A 31-year-old paranoid schizophrenic man who was shot by police Sunday while attempting to escape from a hospital for the criminally insane in Jessup may have been seeking a confrontation as part of a suicide wish, a hospital official said.
"You have to wonder if he was interested in death by police," said Richard Fragala, clinical director at the Clifton T. Perkins Hospital.
Brian Bechtold, who had been incarcerated at the hospital since killing his parents in Montgomery County in 1992, was in serious but stable condition last night at Maryland Shock Trauma Center. The two Howard County police officers who shot him were placed on routine administrative leave yesterday pending an investigation.
On Sunday, Bechtold used a 14-inch metal support strut from an ironing board to coerce a nurse to let him into a low-security wing of the hospital, authorities said. He then ran into the hospital lobby, where some children and visitors were gathered. He was screaming, "I'm going to cut you!" and waving the strut, according to hospital officials. Rather than risk injury to the children, hospital security allowed Bechtold to run out the front door into the parking lot.
There he threatened a motorist sitting in his car, then ran to a small industrial park adjacent to the hospital. Howard County police caught up to him less than a mile away, in the parking lot of Apollo Moving and Storage Co. in the 8300 block of Sherwick Court. He found another parked motorist and threatened to kill him, according to Howard police. He lunged toward the motorist, according to court documents filed yesterday.

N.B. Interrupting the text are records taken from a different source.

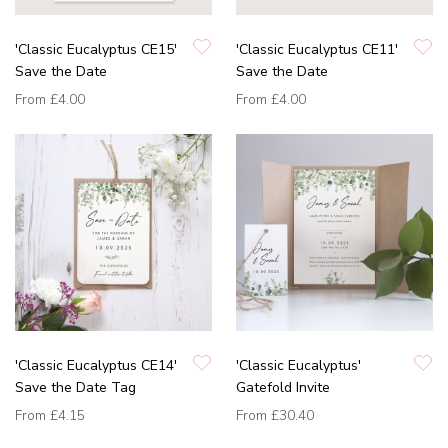
'Classic Eucalyptus CE15'
'Classic Eucalyptus CE11'
Save the Date
Save the Date
From
£4.00
From
£4.00
'Classic Eucalyptus CE14'
'Classic Eucalyptus'
Save the Date Tag
Gatefold Invite
From
£4.15
From
£30.40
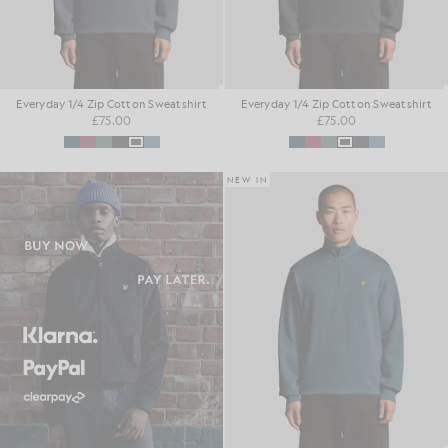
Everyday 1/4 Zip Cotton Sweatshirt
Everyday 1/4 Zip Cotton Sweatshirt
£75.00
£75.00
NEW IN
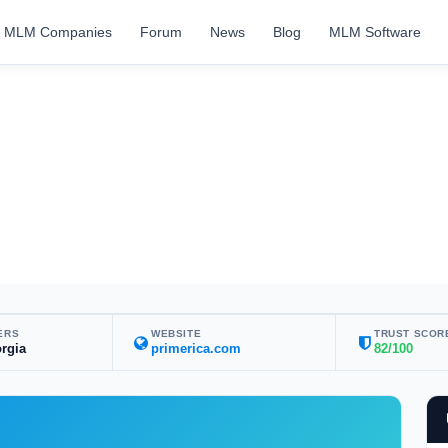
MLM Companies
Forum
News
Blog
MLM Software
ERS
WEBSITE
TRUST SCOR
rgia
primerica.com
82/100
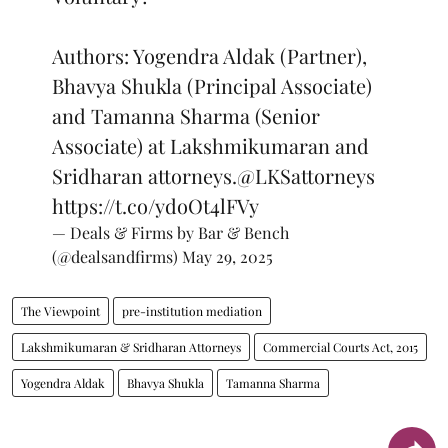
Authors: Yogendra Aldak (Partner),
Bhavya Shukla (Principal Associate)
and Tamanna Sharma (Senior
Associate) at Lakshmikumaran and
Sridharan attorneys.
@LKSattorneys
https://t.co/ydoOt4lFVy
— Deals & Firms by Bar & Bench
(@dealsandfirms)
May 29, 2025
The Viewpoint
pre-institution mediation
Lakshmikumaran & Sridharan Attorneys
Commercial Courts Act, 2015
Yogendra Aldak
Bhavya Shukla
Tamanna Sharma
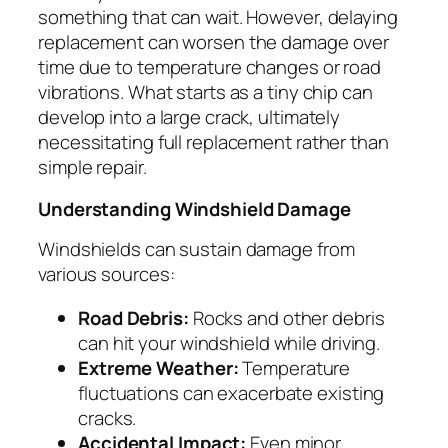
something that can wait. However, delaying
replacement can worsen the damage over
time due to temperature changes or road
vibrations. What starts as a tiny chip can
develop into a large crack, ultimately
necessitating full replacement rather than
simple repair.
Understanding Windshield Damage
Windshields can sustain damage from
various sources:
Road Debris:
Rocks and other debris
can hit your windshield while driving.
Extreme Weather:
Temperature
fluctuations can exacerbate existing
cracks.
Accidental Impact:
Even minor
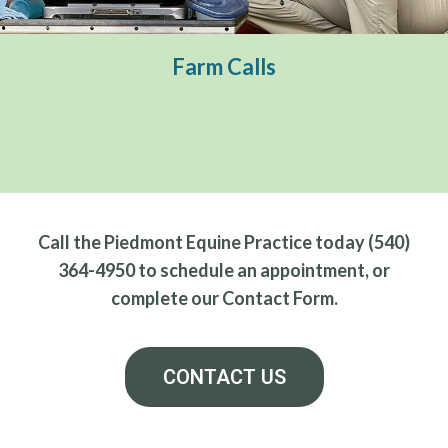
Preventative Care
Ambulatory Sports Medicine
Farm Calls
Reproductive Services
Call the Piedmont Equine Practice today (540)
364-4950 to schedule an appointment, or
complete our Contact Form.
CONTACT US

The officers then fired one shot each.
Bechtold was charged yesterday with one count of first-degree assault, three counts of second-degree assault and false imprisonment. Though a Montgomery County judge ruled him not criminally responsible for the deaths of his parents in 1992, Howard County police officials said they will order a battery of psychological tests to determine whether Bechtold's mental state has improved to the point that he was legally competent when he attempted escape Sunday.
"We don't know what kind of medication he was on. It's possible he could be judged sane," said Sgt. John Superson, a police spokesman.

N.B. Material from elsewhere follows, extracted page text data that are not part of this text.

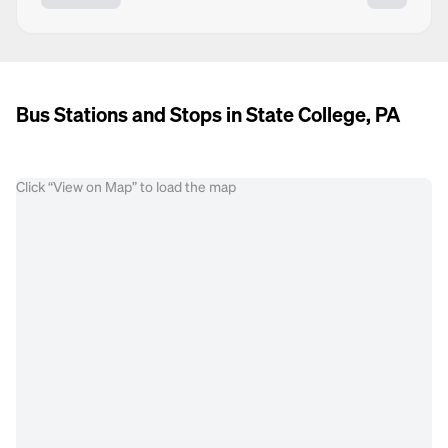
Bus Stations and Stops in State College, PA
Click “View on Map” to load the map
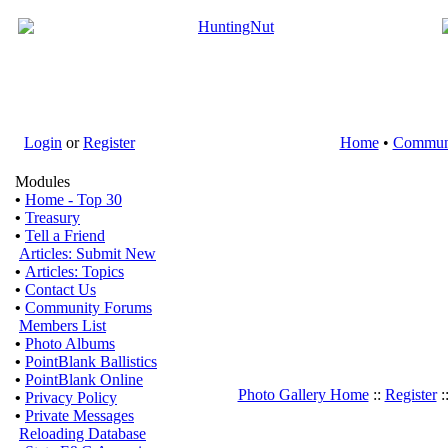
Login
or
Register
Home
•
Commun
Modules
•
Home - Top 30
•
Treasury
•
Tell a Friend
Articles: Submit New
•
Articles: Topics
•
Contact Us
•
Community Forums
Members List
•
Photo Albums
•
PointBlank Ballistics
•
PointBlank Online
Photo Gallery Home
::
Register
:
•
Privacy Policy
•
Private Messages
Reloading Database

Officials at Perkins described Bechtold as "taciturn" and "introverted" but said the devoted weightlifter has not been violent in his seven years at the hospital. Yesterday, staff psychologists scoured prior psychiatric reports in search of missed warning signs.

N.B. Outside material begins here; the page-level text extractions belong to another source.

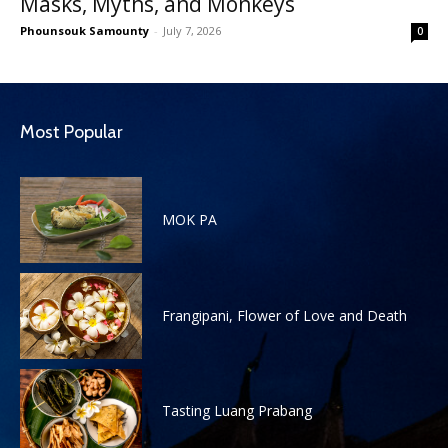
Masks, Myths, and Monkeys
Phounsouk Samounty
-
July 7, 2026
0
Most Popular
MOK PA
Frangipani, Flower of Love and Death
Tasting Luang Prabang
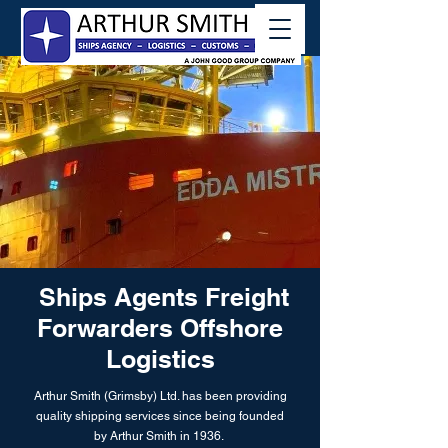
Ships Agents Freight
Forwarders Offshore
Logistics
Arthur Smith (Grimsby) Ltd. has been providing
quality shipping services since being founded
by Arthur Smith in 1936.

"This man obviously has a desperation going on that he kept from us," said Fragala said.
Bechtold may have become stressed over financial matters related to money he inherited from his parents' estate that he shares with his four sisters, a Perkins official said. That stress may have led him to attempt his violent breakout.
When Bechtold, a Springbrook High School graduate, was 23, he fatally shot his parents, George W. Bechtold, 54, and Dorothy Bechtold, 63, in their chests, then fled to Texas before turning himself in to police in Port St. Joe, Fla. He told officers there that the devil ordered him to kill and that he turned himself in because of guilt.